EXERCISE> Write out the data word for word and omit every picture.

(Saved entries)
::::::::

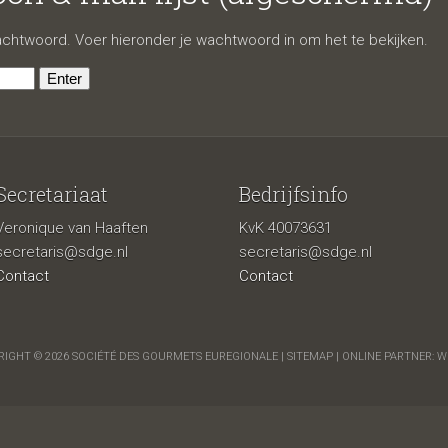
afgeschermd)
htwoord. Voer hieronder je wachtwoord in om het te bekijken.
Secretariaat
Bedrijfsinfo
Veronique van Haaften
KvK 40073631
secretaris@sdge.nl
secretaris@sdge.nl
Contact
Contact
IGHT © 2026 SOCIÉTÉ DES GOURMETS EUREGIONALE |
SITEMAP
| ONLINE PARTNER:
W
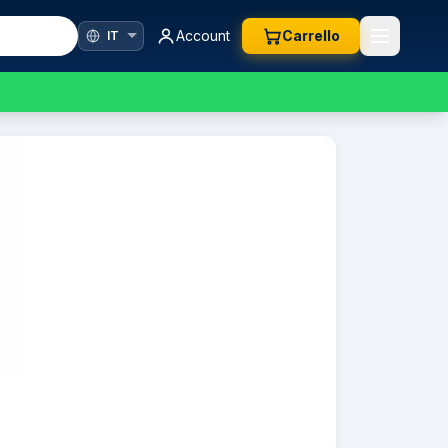
Account
Carrello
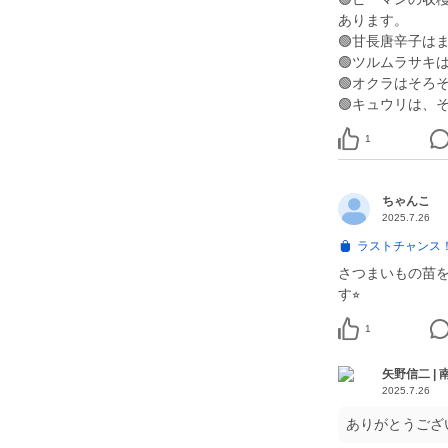
あります。
🟢甘長唐辛子は
🟢ツルムラサキ
🟢オクラはそろ
🟢キュウリは、
1
ちゃんこ
2025.7.26
ラストチャンス
さつまいもの苗
す⭐︎
1
矢野信二 |
2025.7.26
ありがとうござ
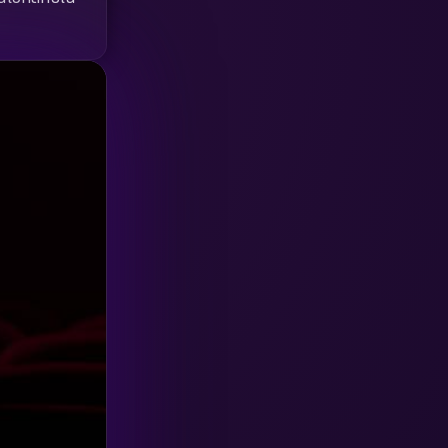
HBO GO
(6)
HBO Max
(3)
Healing
(15)
Heist
(26)
Historical
(7)
History ประวัติศาสตร์
(54)
Holiday
(3)
Horror สยองขวัญ
(385)
Human
(49)
Inspirational แรงบันดาลใจ
(157)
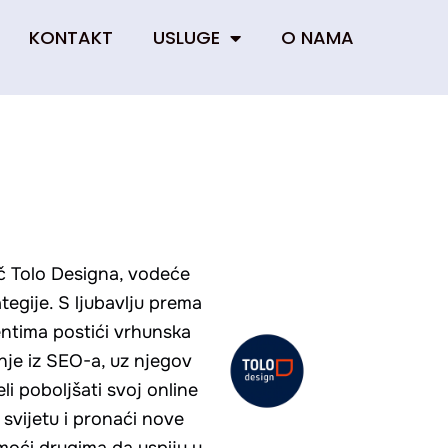
KONTAKT
USLUGE
O NAMA
ač Tolo Designa, vodeće
ategije. S ljubavlju prema
entima postići vrhunska
nje iz SEO-a, uz njegov
li poboljšati svoj online
 svijetu i pronaći nove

::::::::

EXERCISE OUTPUT>
afgeschermd)
htwoord. Voer hieronder je wachtwoord in om het te bekijken.
Secretariaat
Bedrijfsinfo
Veronique van Haaften
KvK 40073631
secretaris@sdge.nl
secretaris@sdge.nl
Contact
Contact
IGHT © 2026 SOCIÉTÉ DES GOURMETS EUREGIONALE |
SITEMAP
| ONLINE PARTNER:
W
Account
Carrello
あります。
🟢甘長唐辛子は
🟢ツルムラサキ
🟢オクラはそろ
🟢キュウリは、
1
ちゃんこ
2025.7.26
ラストチャンス
さつまいもの苗
す⭐︎
1
矢野信二 |
2025.7.26
ありがとうござ
HBO GO
(6)
HBO Max
(3)
Healing
(15)
Heist
(26)
Historical
(7)
History ประวัติศาสตร์
(54)
Holiday
(3)
Horror สยองขวัญ
(385)
Human
(49)
Inspirational แรงบันดาลใจ
(157)
KONTAKT
USLUGE
O NAMA
ač Tolo Designa, vodeće
ategije. S ljubavlju prema
entima postići vrhunska
nje iz SEO-a, uz njegov
li poboljšati svoj online
 svijetu i pronaći nove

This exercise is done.